Get rid of volatile mIsAborted

This has always been race-y as a socket exception could coincide with a
call to #close(). Since it is safe to run the full code paths for both
"regular" exceptions and exceptions triggered by the socket closing,
mIsAborted is not actually needed. This CL gets rid of it in favor of
simplicity.

Test: TH
Change-Id: Ic597ee917daffd6315c349dc435e5533b686bc2d
diff --git a/service/src/com/android/server/L2capNetworkProvider.java b/service/src/com/android/server/L2capNetworkProvider.java
index f6ca26b..9d070cd 100644
--- a/service/src/com/android/server/L2capNetworkProvider.java
+++ b/service/src/com/android/server/L2capNetworkProvider.java
@@ -434,7 +434,6 @@
         private class ConnectThread extends Thread {
             private final L2capNetworkSpecifier mSpecifier;
             private final BluetoothSocket mSocket;
-            private volatile boolean mIsAborted = false;
 
             public ConnectThread(L2capNetworkSpecifier specifier, BluetoothSocket socket) {
                 super("L2capNetworkProvider-ConnectThread");
@@ -451,11 +450,12 @@
                         if (!success) closeBluetoothSocket(mSocket);
                     });
                 } catch (IOException e) {
-                    Log.e(TAG, "Failed to connect", e);
-                    if (mIsAborted) return;
-
+                    Log.w(TAG, "BluetoothSocket was closed or #connect failed", e);
+                    // It is safe to call BluetoothSocket#close() multiple times.

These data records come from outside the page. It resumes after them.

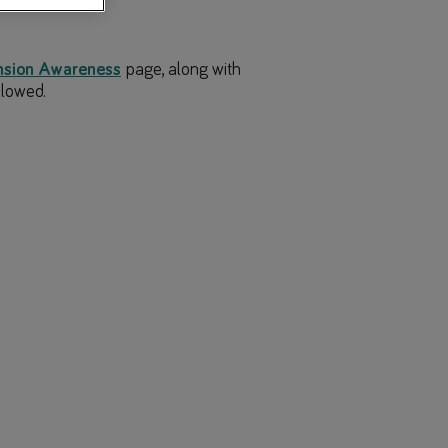
nsion Awareness
page, along with
llowed.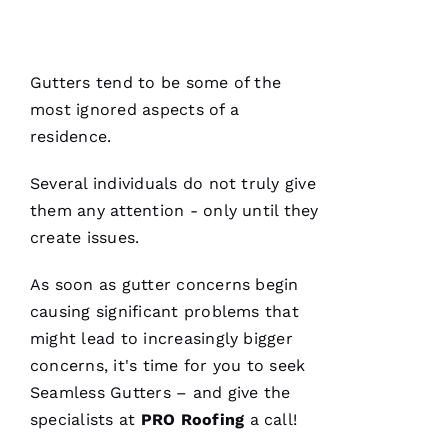
Ul
T
Hi
Gutters
tend to be some of the
E
most ignored aspects of a
Ss
residence.
Several individuals do not truly give
VERIFIE
them any attention - only until they
create issues.
As soon as gutter concerns begin
causing significant problems that
might lead to increasingly bigger
PRO
concerns, it's time for you to seek
Roofing
has
Seamless Gutters
– and give the
continued
to
specialists at
PRO
Roofing
a call!
impress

                     closeBluetoothSocket(mSocket);
                     mHandler.post(() -> {
+                        // Note that if the Socket was closed, this call is a noop as the
+                        // ClientNetworkRequest has already been removed.
                         declareAllNetworkRequestsUnfulfillable(mSpecifier);
                     });
                 }
@@ -463,7 +463,6 @@
 
             public void abort() {
                 HandlerUtils.ensureRunningOnHandlerThread(mHandler);
-                mIsAborted = true;
                 // Closing the BluetoothSocket is the only way to unblock connect() because it calls
                 // shutdown on the underlying (connected) SOCK_SEQPACKET.
                 // It is safe to call BluetoothSocket#close() multiple times.